I really can't say enough good things about Runic Games' work with Torchlight. These kats really know how to capture what makes RPGs fun and engaging all while balancing accessibility with a very present sense of depth. This is probably the most well-rounded Xbox Live Arcade Game I've ever played. Best of all, Runic understands what it means to make a game only as long as it is fun. I've critiqued so many developers over the years for giving us more games where the fun ran out before the game ended. Runic knew that the Torchlight model would become routine over time, so they decided not to make this game wear out its welcome. And for this, I give them mad props. For those of you that don't mind the repetition and just want length of play, rest assured, there is an option to keep playing after you beat the game.
Since this is a console game, Runic was charged with boiling down the more complicated gaming interface of its PC brothers. This was a welcome simplification because Torchlight on 360 still gave me enough control over my character in combat and in customization to feel rewarded. Plus, for folks that didn't grow up playing PC games who may find some of the interfaces a bit daunting, Torchlight on 360 is very easy to pick up and play. From intuitive menus to ability mapping for combat, Torchlight is squared away.

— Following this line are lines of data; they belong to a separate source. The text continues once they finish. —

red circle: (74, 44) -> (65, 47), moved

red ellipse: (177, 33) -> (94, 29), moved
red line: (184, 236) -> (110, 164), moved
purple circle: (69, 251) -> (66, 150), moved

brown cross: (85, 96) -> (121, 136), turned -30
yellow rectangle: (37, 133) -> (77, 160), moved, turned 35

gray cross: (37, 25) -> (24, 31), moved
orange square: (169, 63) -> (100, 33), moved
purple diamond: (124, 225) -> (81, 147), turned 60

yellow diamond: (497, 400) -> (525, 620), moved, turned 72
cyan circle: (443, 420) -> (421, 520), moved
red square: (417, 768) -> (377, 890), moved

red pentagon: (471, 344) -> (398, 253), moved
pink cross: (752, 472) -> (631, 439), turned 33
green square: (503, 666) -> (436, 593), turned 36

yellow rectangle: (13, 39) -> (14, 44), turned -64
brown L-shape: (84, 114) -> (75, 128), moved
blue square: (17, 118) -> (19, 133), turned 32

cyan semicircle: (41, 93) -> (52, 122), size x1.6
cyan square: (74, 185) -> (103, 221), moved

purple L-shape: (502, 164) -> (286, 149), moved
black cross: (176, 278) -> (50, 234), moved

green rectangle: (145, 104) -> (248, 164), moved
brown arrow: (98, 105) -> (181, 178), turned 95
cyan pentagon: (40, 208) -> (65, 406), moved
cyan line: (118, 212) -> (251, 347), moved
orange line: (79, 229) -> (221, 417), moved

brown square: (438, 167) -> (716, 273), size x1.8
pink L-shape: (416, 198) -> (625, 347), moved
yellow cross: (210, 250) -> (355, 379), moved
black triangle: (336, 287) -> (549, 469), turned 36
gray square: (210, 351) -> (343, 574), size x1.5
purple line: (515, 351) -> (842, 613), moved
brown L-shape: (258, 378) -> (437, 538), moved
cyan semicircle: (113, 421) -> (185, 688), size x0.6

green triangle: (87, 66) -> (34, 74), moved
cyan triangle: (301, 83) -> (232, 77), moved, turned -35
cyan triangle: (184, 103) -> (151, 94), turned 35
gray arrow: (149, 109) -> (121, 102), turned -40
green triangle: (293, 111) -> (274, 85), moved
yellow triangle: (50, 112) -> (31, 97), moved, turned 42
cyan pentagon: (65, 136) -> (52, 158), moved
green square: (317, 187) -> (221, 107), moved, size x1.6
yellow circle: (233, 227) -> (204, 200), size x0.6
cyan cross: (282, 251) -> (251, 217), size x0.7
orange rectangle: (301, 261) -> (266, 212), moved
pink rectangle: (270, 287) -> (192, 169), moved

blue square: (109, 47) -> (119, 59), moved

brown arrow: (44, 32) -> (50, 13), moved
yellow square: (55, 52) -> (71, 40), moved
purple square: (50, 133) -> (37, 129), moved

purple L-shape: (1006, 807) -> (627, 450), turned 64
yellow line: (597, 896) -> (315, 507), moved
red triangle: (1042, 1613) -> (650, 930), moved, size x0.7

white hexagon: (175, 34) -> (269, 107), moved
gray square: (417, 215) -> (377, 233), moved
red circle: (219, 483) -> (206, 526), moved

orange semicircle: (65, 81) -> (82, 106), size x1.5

Top this off with the fact that Runic Games gave Torchlight mechanics specifically designed to cut down on tedium. The greatest example is your pet who aids you throughout the game. Not only can you customize and grow your pet into a crazy workhorse fighting machine, you can also use him to return to town to sell items when your inventory gets full so that you can stay in the dungeon and keep fighting.
The following are the categories of gamers who I believe will enjoy Torchlight the most.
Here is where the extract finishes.